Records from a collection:

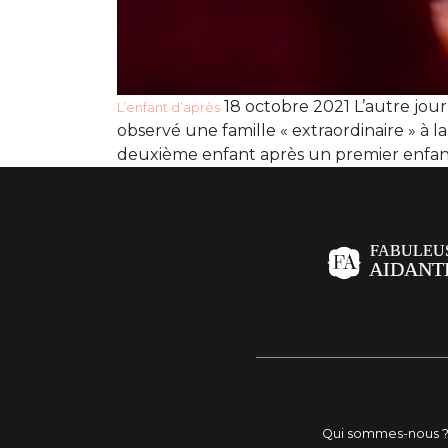
18 octobre 2021 L’autre jour
L’enfant d’après
observé une famille « extraordinaire » à
deuxième enfant après un premier enfant han
Qui sommes-nous 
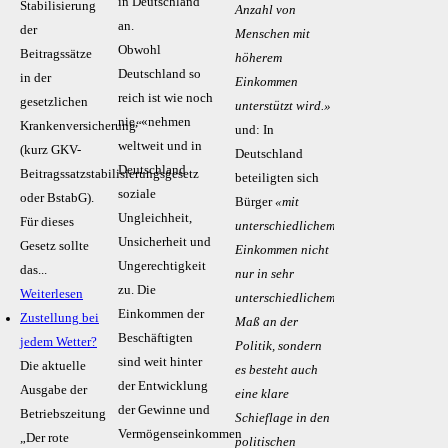
in Deutschland
Stabilisierung
Anzahl von
an.
der
Menschen mit
Obwohl
Beitragssätze
höherem
Deutschland so
in der
Einkommen
reich ist wie noch
gesetzlichen
unterstützt wird.»
nie, «nehmen
Krankenversicherung“
und: In
weltweit und in
(kurz GKV-
Deutschland
Deutschland
Beitragssatzstabilisierungsgesetz
beteiligten sich
soziale
oder BstabG).
Bürger
«mit
Ungleichheit,
Für dieses
unterschiedlichem
Unsicherheit und
Gesetz sollte
Einkommen nicht
Ungerechtigkeit
das...
nur in sehr
zu. Die
Weiterlesen
unterschiedlichem
Einkommen der
Zustellung bei
Maß an der
Beschäftigten
jedem Wetter?
Politik, sondern
sind weit hinter
Die aktuelle
es besteht auch
der Entwicklung
Ausgabe der
eine klare
der Gewinne und
Betriebszeitung
Schieflage in den
Vermögenseinkommen
„Der rote
politischen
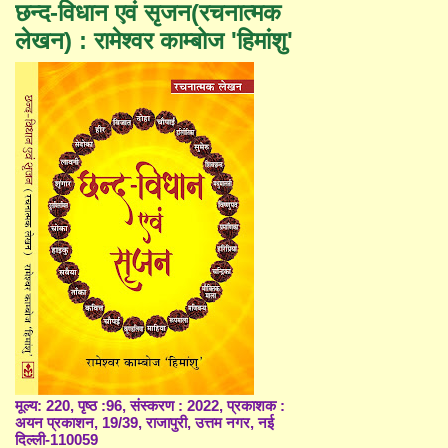
छन्द-विधान एवं सृजन(रचनात्मक
लेखन) : रामेश्वर काम्बोज 'हिमांशु'
मूल्य: 220, पृष्ठ :96, संस्करण : 2022, प्रकाशक :
अयन प्रकाशन, 19/39, राजापुरी, उत्तम नगर, नई
दिल्ली-110059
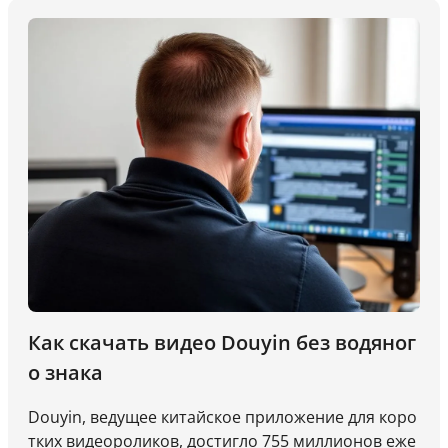
остные метрики часто приводят к предвзятым в
ыводам и потере времени. Эффективное исследо
вание видео — это не только поиск вдохновения.
Это систематическое понимание того, что работ
ает, почему это работает и как это можно повтор
ить.
Как скачать видео Douyin без водяног
о знака
Douyin, ведущее китайское приложение для коро
тких видеороликов, достигло 755 миллионов еже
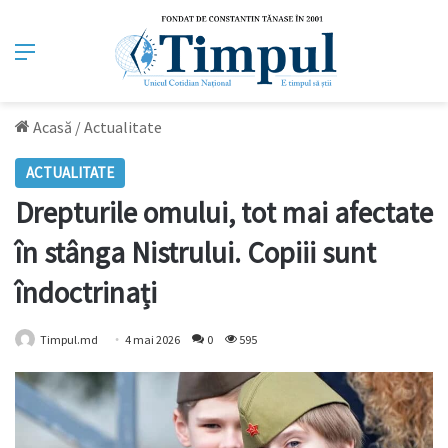
Meniu
Acasă
/
Actualitate
ACTUALITATE
Drepturile omului, tot mai afectate
în stânga Nistrului. Copiii sunt
îndoctrinați
Timpul.md
4 mai 2026
0
595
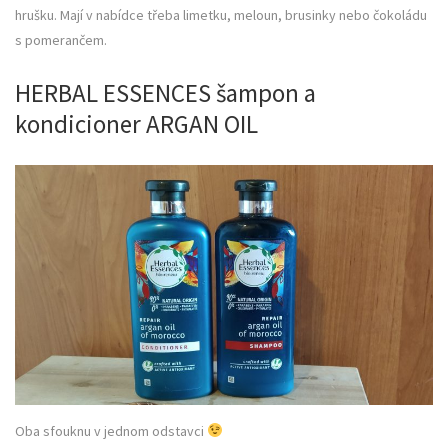
hrušku. Mají v nabídce třeba limetku, meloun, brusinky nebo čokoládu
s pomerančem.
HERBAL ESSENCES šampon a
kondicioner ARGAN OIL
Oba sfouknu v jednom odstavci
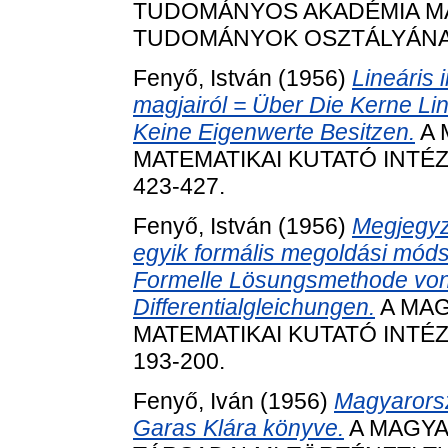
TUDOMÁNYOS AKADÉMIA MAT
TUDOMÁNYOK OSZTÁLYÁNAK K
Fenyő, István
(1956)
Lineáris 
magjairól = Über Die Kerne Li
Keine Eigenwerte Besitzen.
A 
MATEMATIKAI KUTATÓ INTÉZE
423-427.
Fenyő, István
(1956)
Megjegyz
egyik formális megoldási mód
Formelle Lösungsmethode vo
Differentialgleichungen.
A MA
MATEMATIKAI KUTATÓ INTÉZE
193-200.
Fenyő, Iván
(1956)
Magyarorsz
Garas Klára könyve.
A MAGYA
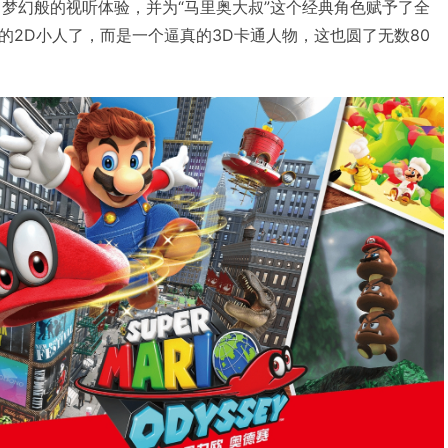
了梦幻般的视听体验，并为“马里奥大叔”这个经典角色赋予了全
的2D小人了，而是一个逼真的3D卡通人物，这也圆了无数80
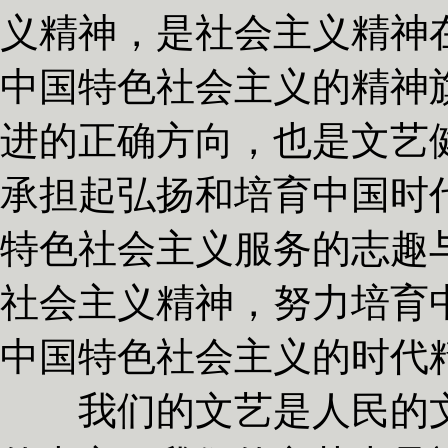
义精神，是社会主义精神
中国特色社会主义的精神
进的正确方向，也是文艺
承担起弘扬和培育中国时
特色社会主义服务的志趣
社会主义精神，努力培育
中国特色社会主义的时代
我们的文艺是人民的文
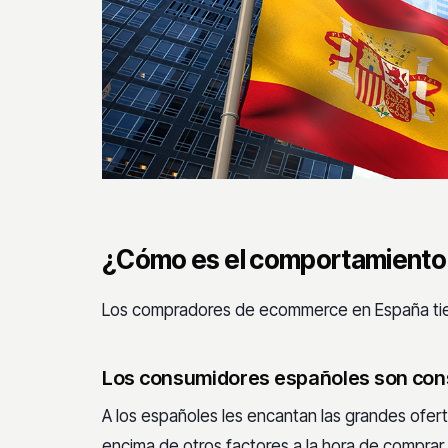
¿Cómo es el comportamiento d
Los compradores de ecommerce en España tiene
Los consumidores españoles son cons
A los españoles les encantan las grandes ofert
encima de otros factores a la hora de comprar.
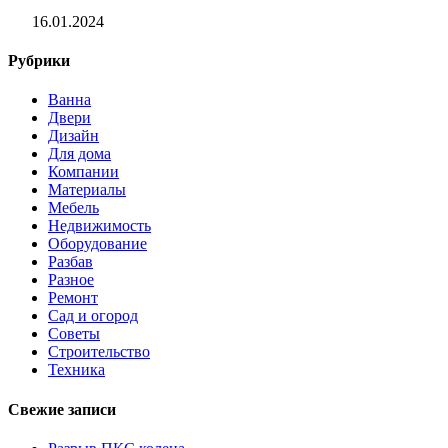
16.01.2024
Рубрики
Ванна
Двери
Дизайн
Для дома
Компании
Материалы
Мебель
Недвижимость
Оборудование
Разбав
Разное
Ремонт
Сад и огород
Советы
Строительство
Техника
Свежие записи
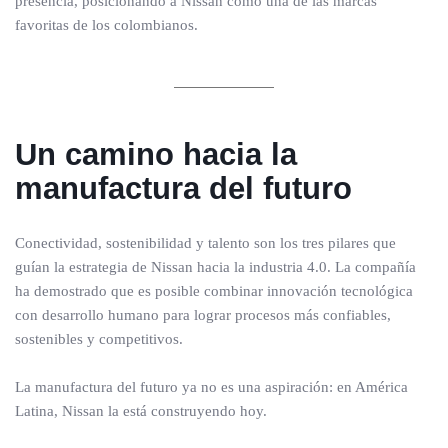
presencia, posicionando a Nissan como una de las marcas
favoritas de los colombianos.
Un camino hacia la
manufactura del futuro
Conectividad, sostenibilidad y talento son los tres pilares que
guían la estrategia de Nissan hacia la industria 4.0. La compañía
ha demostrado que es posible combinar innovación tecnológica
con desarrollo humano para lograr procesos más confiables,
sostenibles y competitivos.
La manufactura del futuro ya no es una aspiración: en América
Latina, Nissan la está construyendo hoy.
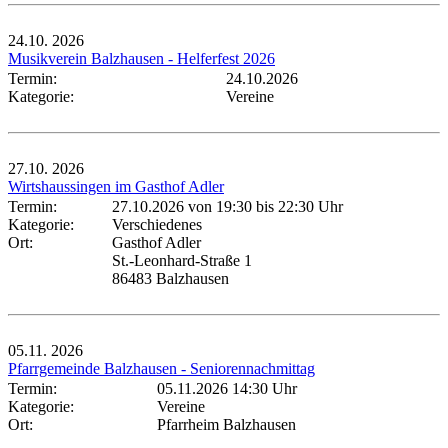
24.10.
2026
Musikverein Balzhausen - Helferfest 2026
Termin:
24.10.2026
Kategorie:
Vereine
27.10.
2026
Wirtshaussingen im Gasthof Adler
Termin:
27.10.2026 von 19:30
bis 22:30 Uhr
Kategorie:
Verschiedenes
Ort:
Gasthof Adler
St.-Leonhard-Straße 1
86483 Balzhausen
05.11.
2026
Pfarrgemeinde Balzhausen - Seniorennachmittag
Termin:
05.11.2026 14:30 Uhr
Kategorie:
Vereine
Ort:
Pfarrheim Balzhausen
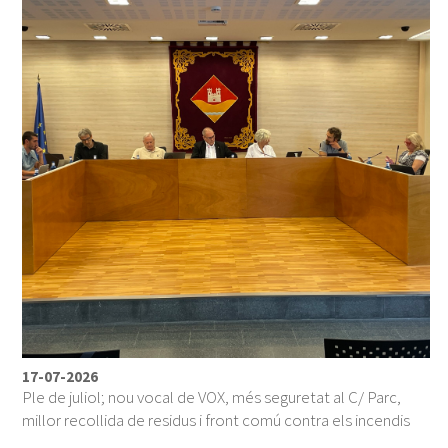
17-07-2026
Ple de juliol; nou vocal de VOX, més seguretat al C/ Parc,
millor recollida de residus i front comú contra els incendis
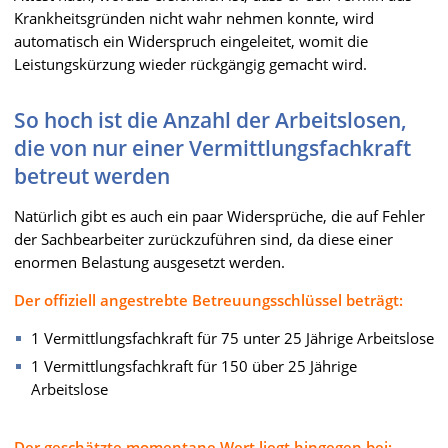
Krankheitsgründen nicht wahr nehmen konnte, wird
automatisch ein Widerspruch eingeleitet, womit die
Leistungskürzung wieder rückgängig gemacht wird.
So hoch ist die Anzahl der Arbeitslosen,
die von nur einer Vermittlungsfachkraft
betreut werden
Natürlich gibt es auch ein paar Widersprüche, die auf Fehler
der Sachbearbeiter zurückzuführen sind, da diese einer
enormen Belastung ausgesetzt werden.
Der offiziell angestrebte Betreuungsschlüssel beträgt:
1 Vermittlungsfachkraft für 75 unter 25 Jährige Arbeitslose
1 Vermittlungsfachkraft für 150 über 25 Jährige
Arbeitslose
Der geschätzte momentane Wert liegt hingegen bei:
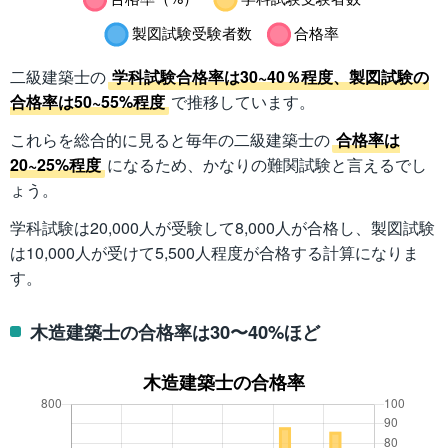
二級建築士の
学科試験合格率は30~40％程度、製図試験の
合格率は50~55%程度
で推移しています。
これらを総合的に見ると毎年の二級建築士の
合格率は
20~25%程度
になるため、かなりの難関試験と言えるでし
ょう。
学科試験は20,000人が受験して8,000人が合格し、製図試験
は10,000人が受けて5,500人程度が合格する計算になりま
す。
木造建築士の合格率は30〜40%ほど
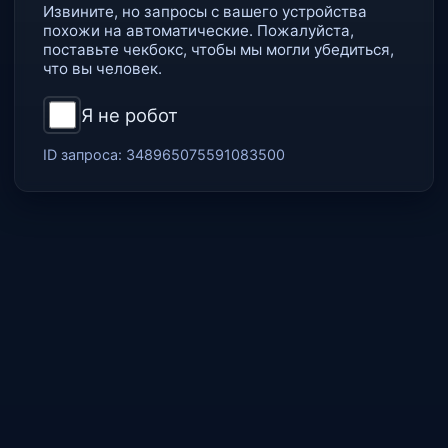
Извините, но запросы с вашего устройства
похожи на автоматические. Пожалуйста,
поставьте чекбокс, чтобы мы могли убедиться,
что вы человек.
Я не робот
ID запроса:
348965075591083500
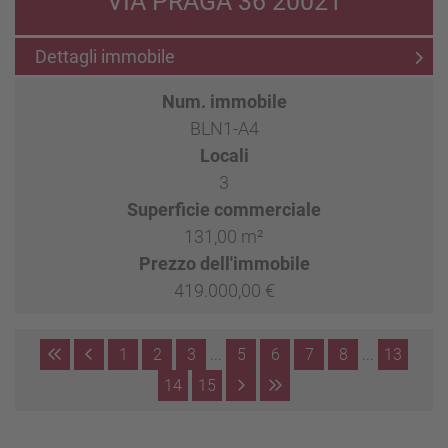
VIA PRAGA 36 20021
Dettagli immobile
Num. immobile
BLN1-A4
Locali
3
Superficie commerciale
131,00 m²
Prezzo dell'immobile
419.000,00 €
1
2
3
...
5
6
7
8
...
13
14
15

→ **PROBLEM DETAILS**
Your answer should consist of the lines above that hold the word "sind".

→ **TASK RESULT**
sind weit hinter
der Sachbearbeiter zurückzuführen sind, da diese einer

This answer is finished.